Chained to the ice-axe firmly riveted in the frozen snow, did the doctor leave his patient for a whole night on a projecting rock, under the shoulder of the Matterhorn (4273 mètres), while the snowstorm passed. Now and then a flash of lightning flamed through the icy night of the desolate precipices; like combating Titans, giant-shaped crags stood out between storm-driven clouds, and the mighty mountain shook, while the thunder rolled over the snow-fields. Then everything became still; the storm passed by, and like silent birds of the night heavy flakes of snow floated through the darkness. With stiff-frozen limbs, half-covered with snow, sat the patient in mute wonder, looking out over Matterhorn's sombre cliffs, over Monte Rosa's desolate glaciers. The patient complained of feeling so utterly helpless before the magnificent force which had built up this, the proudest monument of the Alps, so crushed before the time-defying Titan, who, it seemed to him, was only going to fall with the world, which was his footstool. . . . He listened with awe to the mountains answer; high above his head he heard the thunder of loosening rocks, and while the echo replied from the Ebihorn cliffs, an avalanche of rattling stones rolled along the flank of the mountain to break into fragments and disappear deep down amongst the crevices of the Zmutt glacier—mute testimonies that even the mightiest mountain of the Alps was condemned to crumble away into grains of sand in the hour-glass of the Eternal, broken fragments from the oldest monument of creation, teaching, like the modern hieroglyphics from the Nile, that all shall perish.

As the night passed on the patient felt more and more downcast and miserable. The doctor had already given up the experiment as hopeless, when towards daybreak, to his great astonishment, symptoms of an unmistakable amelioration showed themselves. The patient's head had fallen on the guide's shoulder; a painless repose crept over his stiffening limbs, and with utmost interest the doctor found an almost complete absence of bacillus niger in the benumbed thought of his patient. The doctor watched for a while in great excitement the patient's pale face, while the darkness of the night vanished more and more, and the dawn of a new day flew over the horizon. He was just going to make a new test on bacillus niger, when one of the guides suddenly leaned his ear against the patient's breast, and then anxiously began to rub his nostrils and half-open eyelids with brandy, and to pull his arms and legs. . . .

When he shortly afterwards slowly opened his eyes, he was more depressed than ever, and remained decidedly worse for several days.

After renewed experiments on Monte Rosa, Schreckhorn, Die Jungfrau, and a prolonged observation in a crevasse under the Mont Maudit cliffs of Mont Blanc (1471 mètres), the doctor had to give up his hypothesis of immunity from hypochondria. In spite of the isolation of the microbe, we are obliged to admit that no positive result has been gained up till now as to the treatment of the affected individual—the analogy with cholera and even tuberculosis can, alas! be applied even here. We continue to remain powerless to cure hypochondria. We are able to soothe the sufferings of the hypochondriac, because we are able to deaden his microbe—kill it, we cannot. After more or less time the bacillus niger recovers his virulence, and the diseased individual retakes his momentary interrupted course towards the sombre land whence no traveller returns, and over whose doors are written those words of the great seer:

"Lasciate ogni Speranza, voi ch'entrate!"
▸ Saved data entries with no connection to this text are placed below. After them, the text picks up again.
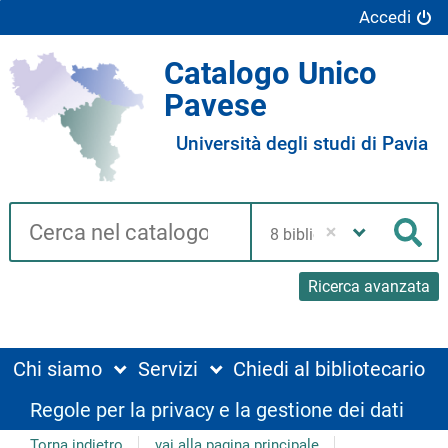
Accedi
Catalogo Unico
Pavese
Università degli studi di Pavia
Cerca su "Catalogo"
Seleziona
la
Cer
tua
biblioteca
Ricerca avanzata
Chi siamo
Servizi
Chiedi al bibliotecario
Regole per la privacy e la gestione dei dati
Torna indietro
vai alla pagina principale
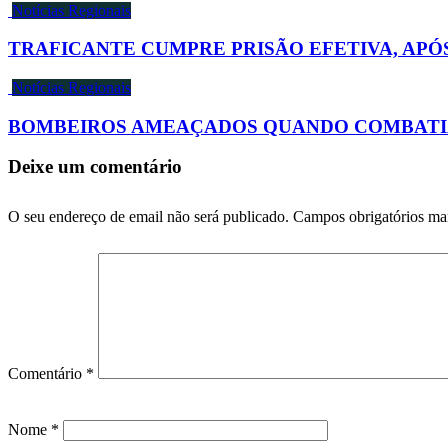
Notícias Regionais
TRAFICANTE CUMPRE PRISÃO EFETIVA, AP
Notícias Regionais
BOMBEIROS AMEAÇADOS QUANDO COMBATIA
Deixe um comentário
O seu endereço de email não será publicado.
Campos obrigatórios m
Comentário
*
Nome
*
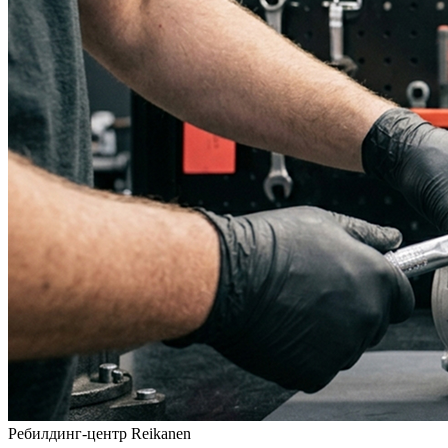
Ребилдинг-центр Reikanen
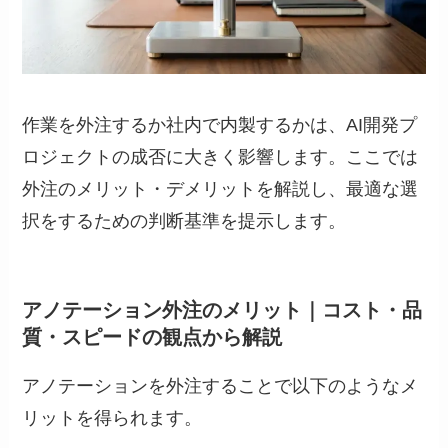
作業を外注するか社内で内製するかは、AI開発プ
ロジェクトの成否に大きく影響します。ここでは
外注のメリット・デメリットを解説し、最適な選
択をするための判断基準を提示します。
アノテーション外注のメリット｜コスト・品
質・スピードの観点から解説
アノテーションを外注することで以下のようなメ
リットを得られます。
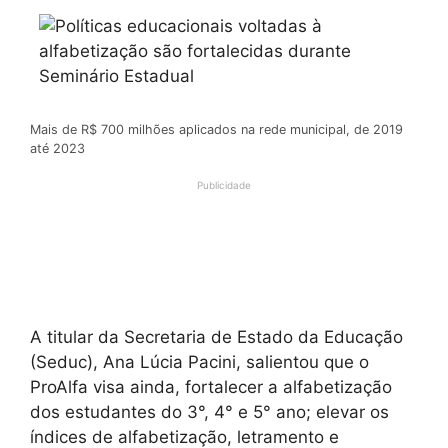
Mais de R$ 700 milhões aplicados na rede municipal, de 2019
até 2023
Publicidade
A titular da Secretaria de Estado da Educação
(Seduc), Ana Lúcia Pacini, salientou que o
ProAlfa visa ainda, fortalecer a alfabetização
dos estudantes do 3°, 4° e 5° ano; elevar os
índices de alfabetização, letramento e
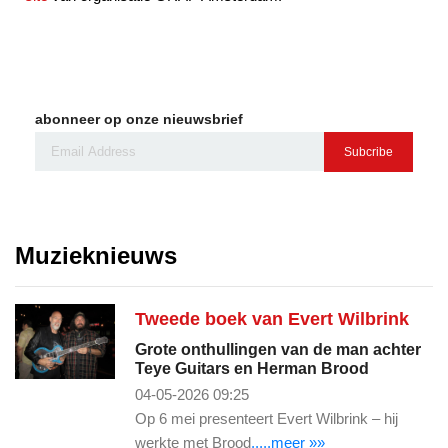
abonneer op onze nieuwsbrief
Subcribe
Muzieknieuws
Tweede boek van Evert Wilbrink
Grote onthullingen van de man achter
Teye Guitars en Herman Brood
04-05-2026 09:25
Op 6 mei presenteert Evert Wilbrink – hij
werkte met Brood
.....meer »»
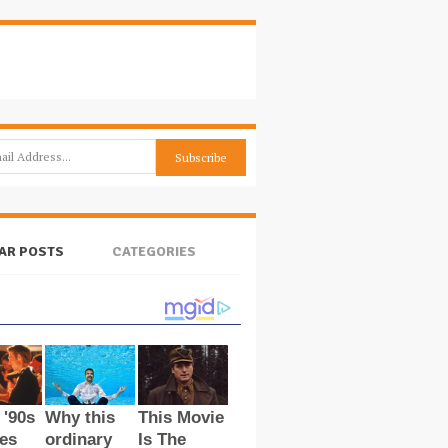
AR POSTS
CATEGORIES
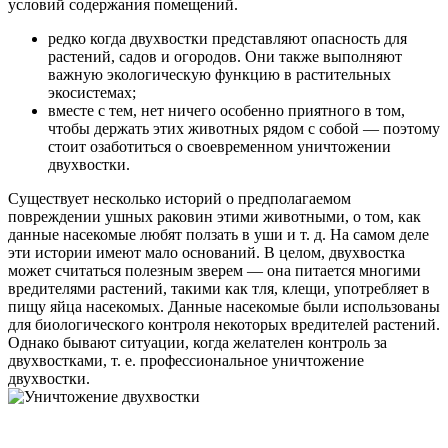
условий содержания помещений.
редко когда двухвостки представляют опасность для
растений, садов и огородов. Они также выполняют
важную экологическую функцию в растительных
экосистемах;
вместе с тем, нет ничего особенно приятного в том,
чтобы держать этих животных рядом с собой — поэтому
стоит озаботиться о своевременном уничтожении
двухвостки.
Существует несколько историй о предполагаемом
повреждении ушных раковин этими животными, о том, как
данные насекомые любят ползать в уши и т. д. На самом деле
эти истории имеют мало оснований. В целом, двухвостка
может считаться полезным зверем — она питается многими
вредителями растений, такими как тля, клещи, употребляет в
пищу яйца насекомых. Данные насекомые были использованы
для биологического контроля некоторых вредителей растений.
Однако бывают ситуации, когда желателен контроль за
двухвостками, т. е. профессиональное уничтожение
двухвостки.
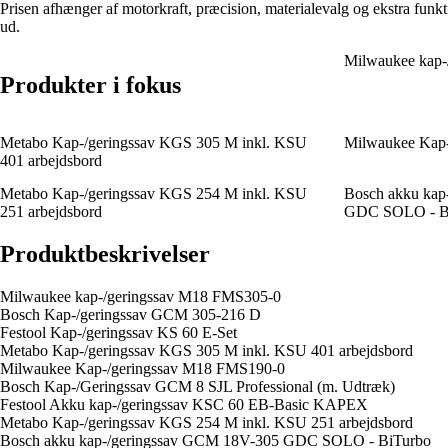
Prisen afhænger af motorkraft, præcision, materialevalg og ekstra funk
ud.
Milwaukee kap-
Produkter i fokus
Metabo Kap-/geringssav KGS 305 M inkl. KSU
Milwaukee Kap
401 arbejdsbord
Metabo Kap-/geringssav KGS 254 M inkl. KSU
Bosch akku kap
251 arbejdsbord
GDC SOLO - B
Produktbeskrivelser
Milwaukee kap-/geringssav M18 FMS305-0
Bosch Kap-/geringssav GCM 305-216 D
Festool Kap-/geringssav KS 60 E-Set
Metabo Kap-/geringssav KGS 305 M inkl. KSU 401 arbejdsbord
Milwaukee Kap-/geringssav M18 FMS190-0
Bosch Kap-/Geringssav GCM 8 SJL Professional (m. Udtræk)
Festool Akku kap-/geringssav KSC 60 EB-Basic KAPEX
Metabo Kap-/geringssav KGS 254 M inkl. KSU 251 arbejdsbord
Bosch akku kap-/geringssav GCM 18V-305 GDC SOLO - BiTurbo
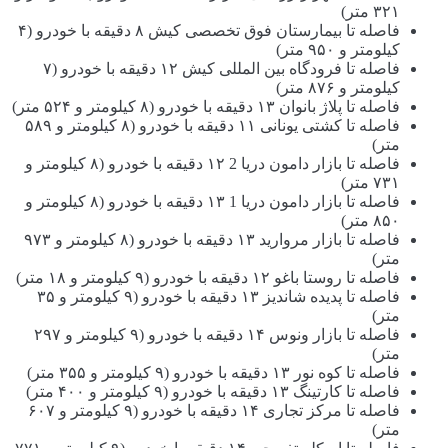
۳۲۱ متر)
فاصله تا بیمارستان فوق تخصصی كیش ۸ دقیقه با خودرو (۴
کیلومتر و ۹۵۰ متر)
فاصله تا فرودگاه بین المللی کیش ۱۲ دقیقه با خودرو (۷
کیلومتر و ۸۷۶ متر)
فاصله تا پلاژ بانوان ۱۳ دقیقه با خودرو (۸ کیلومتر و ۵۲۴ متر)
فاصله تا کشتی یونانی ۱۱ دقیقه با خودرو (۸ کیلومتر و ۵۸۹
متر)
فاصله تا بازار دامون دريا 2 ۱۲ دقیقه با خودرو (۸ کیلومتر و
۷۳۱ متر)
فاصله تا بازار دامون دریا 1 ۱۳ دقیقه با خودرو (۸ کیلومتر و
۸۵۰ متر)
فاصله تا بازار مروارید ۱۳ دقیقه با خودرو (۸ کیلومتر و ۹۷۳
متر)
فاصله تا روستا باغو ۱۲ دقیقه با خودرو (۹ کیلومتر و ۱۸ متر)
فاصله تا پدیده شاندیز ۱۳ دقیقه با خودرو (۹ کیلومتر و ۳۵
متر)
فاصله تا بازار ونوس ۱۴ دقیقه با خودرو (۹ کیلومتر و ۲۹۷
متر)
فاصله تا کوه نور ۱۳ دقیقه با خودرو (۹ کیلومتر و ۳۵۵ متر)
فاصله تا کارتینگ ۱۳ دقیقه با خودرو (۹ کیلومتر و ۴۰۰ متر)
فاصله تا مرکز تجاری ۱۴ دقیقه با خودرو (۹ کیلومتر و ۶۰۷
متر)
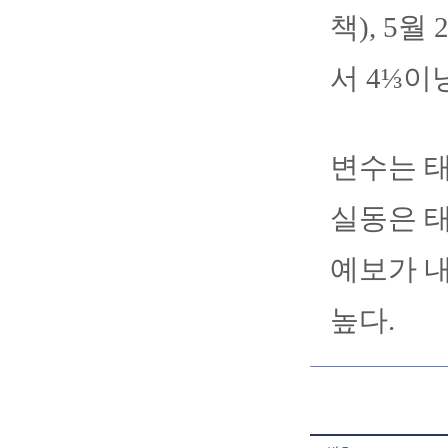
책), 5월
서 4⅓이
변수는 태
실동은 태
예보가 내
높다.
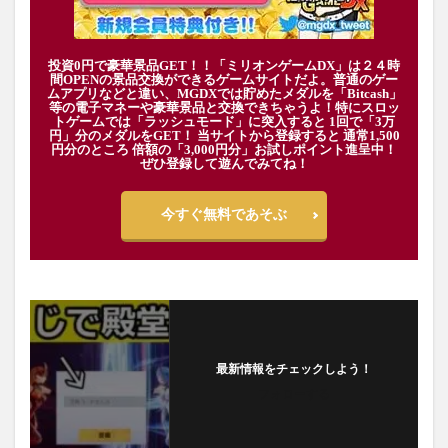
投資0円で豪華景品GET！！「ミリオンゲームDX」は２４時
間OPENの景品交換ができるゲームサイトだよ。普通のゲー
ムアプリなどと違い、MGDXでは貯めたメダルを「Bitcash」
等の電子マネーや豪華景品と交換できちゃうよ！特にスロッ
トゲームでは「ラッシュモード」に突入すると 1回で「3万
円」分のメダルをGET！ 当サイトから登録すると 通常1,500
円分のところ 倍額の「3,000円分」お試しポイント進呈中！
ぜひ登録して遊んでみてね！
今すぐ無料であそぶ
最新情報をチェックしよう！
フォローする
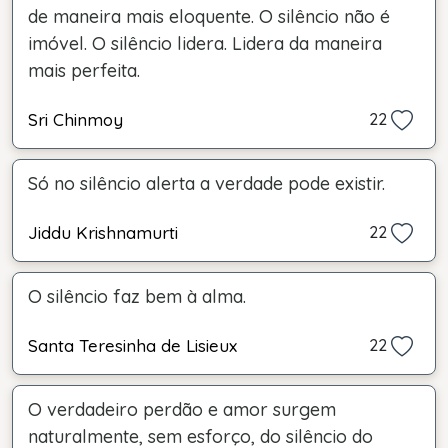
de maneira mais eloquente. O silêncio não é
imóvel. O silêncio lidera. Lidera da maneira
mais perfeita.
Sri Chinmoy
22
Só no silêncio alerta a verdade pode existir.
Jiddu Krishnamurti
22
O silêncio faz bem à alma.
Santa Teresinha de Lisieux
22
O verdadeiro perdão e amor surgem
naturalmente, sem esforço, do silêncio do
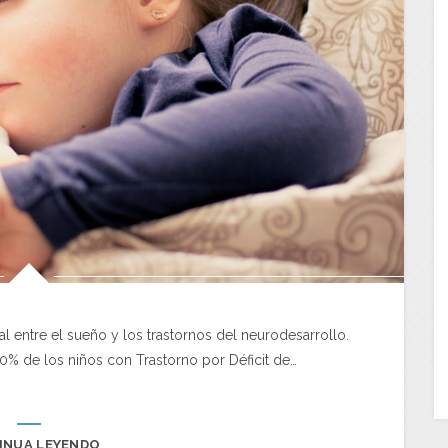
al entre el sueño y los trastornos del neurodesarrollo.
0% de los niños con Trastorno por Déficit de…
INUA LEYENDO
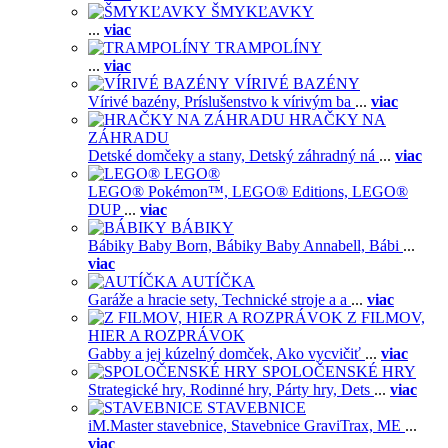
ŠMYKĽAVKY
...
viac
TRAMPOLÍNY
...
viac
VÍRIVÉ BAZÉNY
Vírivé bazény,
Príslušenstvo k vírivým ba
...
viac
HRAČKY NA
ZÁHRADU
Detské domčeky a stany,
Detský záhradný ná
...
viac
LEGO®
LEGO® Pokémon™,
LEGO® Editions,
LEGO®
DUP
...
viac
BÁBIKY
Bábiky Baby Born,
Bábiky Baby Annabell,
Bábi
...
viac
AUTÍČKA
Garáže a hracie sety,
Technické stroje a a
...
viac
Z FILMOV,
HIER A ROZPRÁVOK
Gabby a jej kúzelný domček,
Ako vycvičiť
...
viac
SPOLOČENSKÉ HRY
Strategické hry,
Rodinné hry,
Párty hry,
Dets
...
viac
STAVEBNICE
iM.Master stavebnice,
Stavebnice GraviTrax,
ME
...
viac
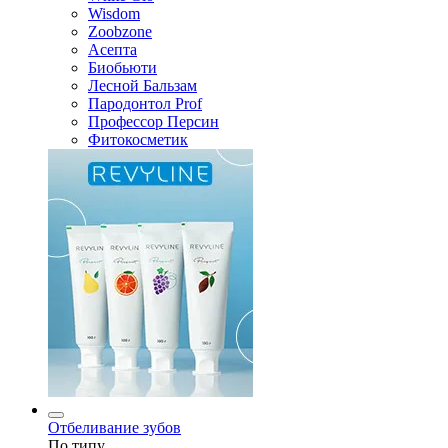
Wisdom
Zoobzone
Асепта
Биобьюти
Лесной Бальзам
Пародонтол Prof
Профессор Персин
Фитокосметик
Отбеливание зубов
По типу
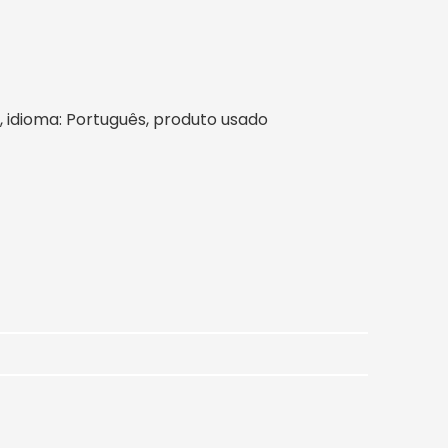
il, idioma: Português, produto usado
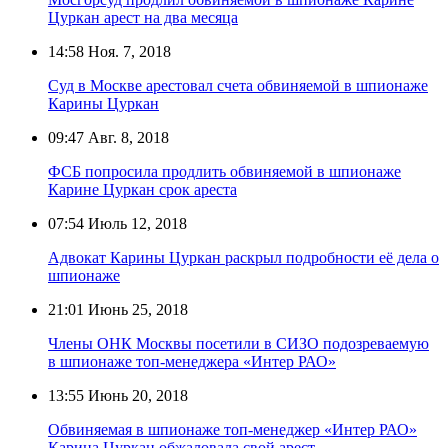
Цуркан арест на два месяца
14:58
Ноя. 7, 2018
Суд в Москве арестовал счета обвиняемой в шпионаже
Карины Цуркан
09:47
Авг. 8, 2018
ФСБ попросила продлить обвиняемой в шпионаже
Карине Цуркан срок ареста
07:54
Июль 12, 2018
Адвокат Карины Цуркан раскрыл подробности её дела о
шпионаже
21:01
Июнь 25, 2018
Члены ОНК Москвы посетили в СИЗО подозреваемую
в шпионаже топ-менеджера «Интер РАО»
13:55
Июнь 20, 2018
Обвиняемая в шпионаже топ-менеджер «Интер РАО»
Карина Цуркан обжаловала свой арест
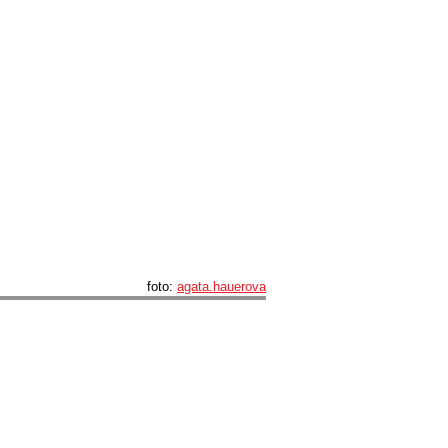
foto:
agata.hauerova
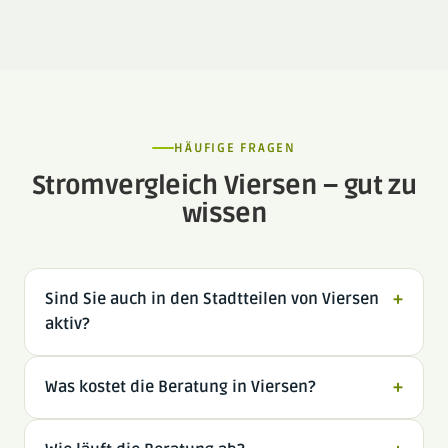
HÄUFIGE FRAGEN
Stromvergleich Viersen – gut zu
wissen
Sind Sie auch in den Stadtteilen von Viersen
+
aktiv?
Was kostet die Beratung in Viersen?
+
A severe scientific critic might, however, object that the above-mentioned experiment on the influence of high altitude on hypochondria was not pursued long enough to make its negative result absolutely conclusive. Who knows if the solution of the problem did not slip out of the doctor's hands that night on the Matterhorn? Who knows if the patient might not for all time have been freed from his bacillus, if he had been allowed to remain a little longer up there on the Matterhorn's cliff, under the cover of the falling snow, while the darkness of the night vanished more and more from his benumbed thought, and the dawn of a new day flew past his half-opened eye?

LA MADONNA DEL BUON CAMMINO

Naples, 1884.

The doctor had often seen him at the door of the sanctuary looking out over the dirty lane, and, even when a long distance from each other, friendly salutations were exchanged between them in the usual Neapolitan fashion of waving hands, with "Buon giorno, Don Dionisio!" "Ben venuto, Signor Dottore!"

Often, too, he had looked in at the old deserted cloister garden, with its dried-up fountain and a few pale autumn roses against the wall of the little chapel. And Don Dionisio had related to him many of the miracles of the Madonna of Buon Cammino. The Madonna of Buon Cammino stood there quite alone in her half-ruined sanctuary, and only one tiny little oil-lamp struggled with the darkness within. With great solemnity Don Dionisio had drawn aside the curtain which veiled his Madonna from profane eyes; and tenderly as a mother he had arranged the tattered fringes of her robe, which threatened to fall to pieces altogether. And the doctor had looked with compassionate wonder upon the pale waxen image with the impassive smile on the rigid features, which to Don Dionisio's eyes reflected the highest physical and spiritual beauty. "Come è bella, come è simpatica!"[34] said he, looking up at his Madonna.